Mellon Foundation Announces Five New Proposals Funded through the Monuments Project

architectural rendering Rendering of the Interpretive Green Bridge at the Great Wall of Los Angeles, a public art project designed by Judy Baca. Courtesy of the Social and Public Art Resource Center (SPARC).

As Part of Mellon’s $250M Commitment Last Fall, New Grants Will Fund Five Projects Focused on Confronting the Past and Shaping the Future by Challenging the Narratives Behind America’s Monuments

NEW YORK, NY,  February 9, 2021 – Today, The Andrew W. Mellon Foundation announced five new projects to be funded through its monuments initiative. Launched in October 2020, the Monuments Project is the Foundation’s groundbreaking $250 million grantmaking effort to reimagine and transform commemorative spaces to celebrate America’s diverse history. These grants will be awarded to the Emmett Till Interpretive Center, the Los Angeles County Museum of Art (LACMA), MASS Design Group, Prospect New Orleans, and the Social and Public Art Resource Center.

“Monuments and memorials powerfully shape our understanding of our country’s past, and determine which narratives we honor and celebrate in the American story,” said Elizabeth Alexander, President of the Mellon Foundation. “Future generations ought to inherit an inclusive commemorative landscape that elevates the visionary contributions and remarkable experiences of the many different communities that make up the United States. With these five grants, we are affirming our commitment to support organizations engaged in creating and contextualizing monuments and memorials that convey the extraordinary multiplicity of our complex history.” 

The five grantees and projects are: 

  • Emmett Till Interpretive Center, “Preserving the Legacy of Emmett Till Through Expansion of the Emmett Till Interpretive Center” (Sumner, Mississippi): The grant will give $691,750 in operational funding to the Center to support racial healing efforts that include historic preservation, community building activities in the Mississippi Delta, and a year-long strategic planning process to coordinate the preservation of the Mamie and Emmett Till story across the Mississippi Delta and in Chicago.
  • Los Angeles County Museum of Art (LACMA), “Monumental Perspectives” (Los Angeles, California): The grant will provide $1.2 million over three years to support the curation, community engagement, and related public programming for LACMA’s collaboration with Snap Inc. to develop augmented-reality monuments and murals led by local artists and technologists. The program is an effort to celebrate the region’s diversity and use AR technology to reflect the inclusive perspectives from local communities that are often untold. The virtual monuments will be available to see through the Snapchat app. The grant will also support the expansion of Monumental Perspectives to include additional artists in the coming years. 
  • MASS Design Group, “Public Memory and Memorial Lab” (Boston, Massachusetts): The grant will provide $500,000 over two years to support research and work for organizations and individuals who seek to imagine, design, and build new monument projects across the nation. MASS Design Group will provide direct support to organizations on projects that engage memorialization, collective memory, and truth-telling.
  • Prospect New Orleans, “Monuments: A Proposal” (New Orleans, Louisiana): The grant will provide $2 million over two years to support Prospect 5’s headlining artist commissions for the citywide art exhibition in 2021. The exhibition will highlight monuments and their power to both create and complicate history, as well as new public works that engage how the city—still home to ten Confederate monuments—commemorates history.
  • Social and Public Art Resource Center, “The Great Wall of Los Angeles” (Los Angeles, California): The grant will provide $5 million over three years to support the preservation, activation, and expansion of one of the country’s largest monuments to interracial harmony through civic engagement and muralist training. The grant will also support muralist Judy Baca’s Great Wall of Los Angeles and advance the work on the mural while also developing digital techniques and resources for future artists and enhance community engagement.
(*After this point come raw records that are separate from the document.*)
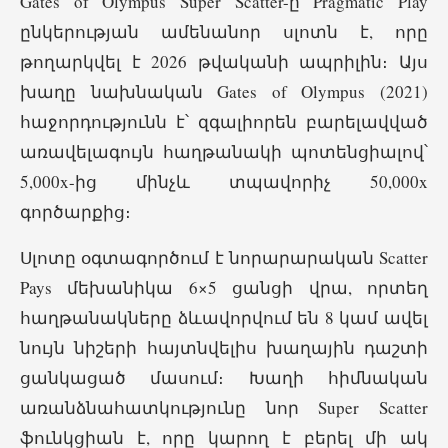
Gates of Olympus Super Scatter-ը Pragmatic Play
ընկերության ամենանոր սլոտն է, որը
թողարկվել է 2026 թվականի ապրիլին։ Այս
խաղը նախնական Gates of Olympus (2021)
հաջորդությունն է՝ զգալիորեն բարելավված
առավելագույն հաղթանակի պոտենցիալով՝
5,000x-ից մինչև տպավորիչ 50,000x
գործարքից։
Սլոտը օգտագործում է նորարարական Scatter
Pays մեխանիկա 6×5 ցանցի վրա, որտեղ
հաղթանակները ձևավորվում են 8 կամ ավել
նույն նիշերի հայտնվելիս խաղային դաշտի
ցանկացած մասում։ Խաղի հիմնական
առանձնահատկությունը նոր Super Scatter
ֆունկցիան է, որը կարող է բերել մի ակ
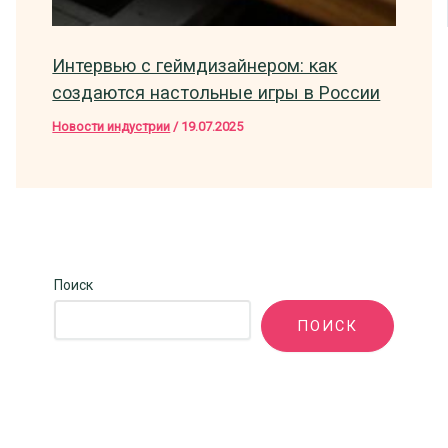
Интервью с геймдизайнером: как
создаются настольные игры в России
Новости индустрии
/
19.07.2025
Поиск
ПОИСК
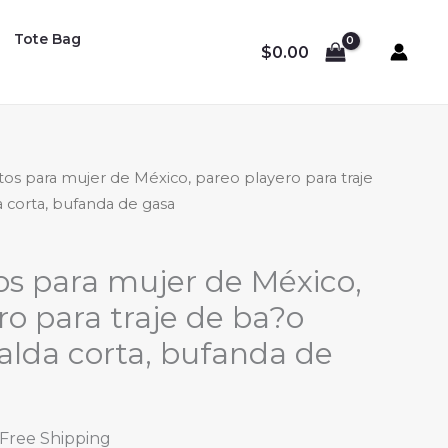
Tote Bag
$
0.00
tos para mujer de México, pareo playero para traje
 corta, bufanda de gasa
os para mujer de México,
ro para traje de ba?o
alda corta, bufanda de
l
urrent
 Free Shipping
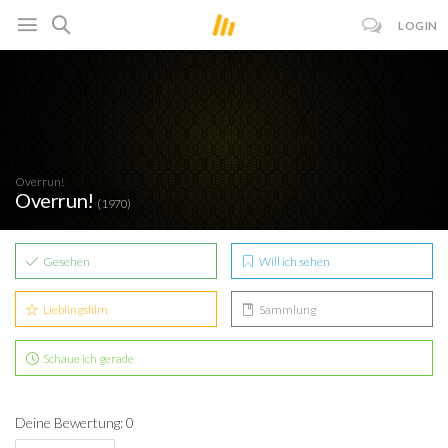
LOGIN
Overrun!
Overrun!
(1970)
Gesehen
Will ich sehen
Lieblingsfilm
Sammlung
Schaue ich gerade
Deine Bewertung: 0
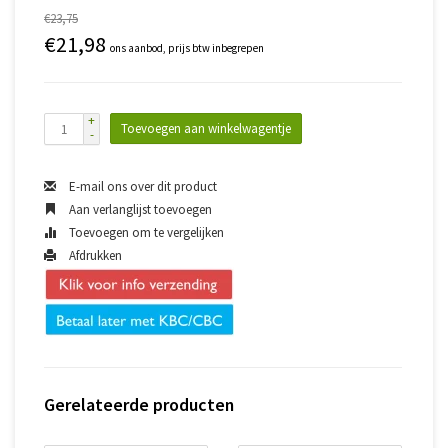
€23,75
€21,98
ons aanbod, prijs btw inbegrepen
+
Toevoegen aan winkelwagentje
-
E-mail ons over dit product
Aan verlanglijst toevoegen
Toevoegen om te vergelijken
Afdrukken
Gerelateerde producten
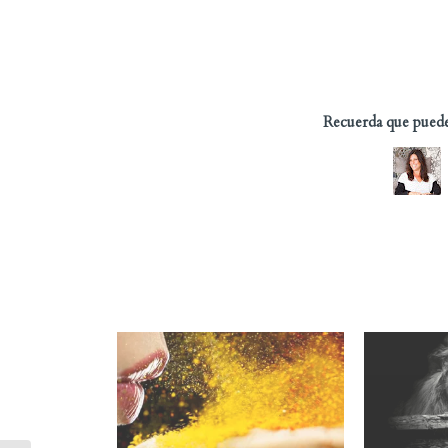
Recuerda que puedes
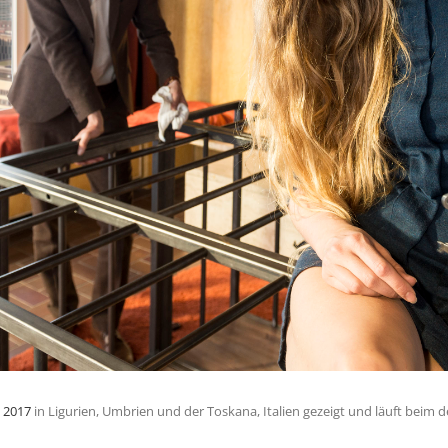
l 2017
in Ligurien, Umbrien und der Toskana, Italien gezeigt und läuft beim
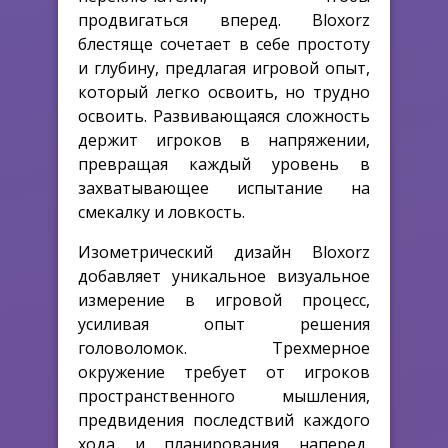
продвигаться вперед. Bloxorz
блестяще сочетает в себе простоту
и глубину, предлагая игровой опыт,
который легко освоить, но трудно
освоить. Развивающаяся сложность
держит игроков в напряжении,
превращая каждый уровень в
захватывающее испытание на
смекалку и ловкость.
Изометрический дизайн Bloxorz
добавляет уникальное визуальное
измерение в игровой процесс,
усиливая опыт решения
головоломок. Трехмерное
окружение требует от игроков
пространственного мышления,
предвидения последствий каждого
хода и планирования наперед,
This announcement follows Mellon’s first major grant issued under the Monuments Project, which was a three-year, $4 million grant to Monument Lab in Philadelphia to support a definitive audit of the existing monument landscape across the United States.

About The Andrew W. Mellon Foundation 
The Andrew W. Mellon Foundation is the nation’s largest supporter of the arts and humanities. Since 1969, the Foundation has been guided by its core belief that the humanities and arts are essential to human understanding. The Foundation believes that the arts and humanities are where we express our complex humanity, and that everyone deserves the beauty, transcendence, and freedom that can be found there. Through our grants, we seek to build just communities enriched by meaning and empowered by critical thinking, where ideas and imagination can thrive.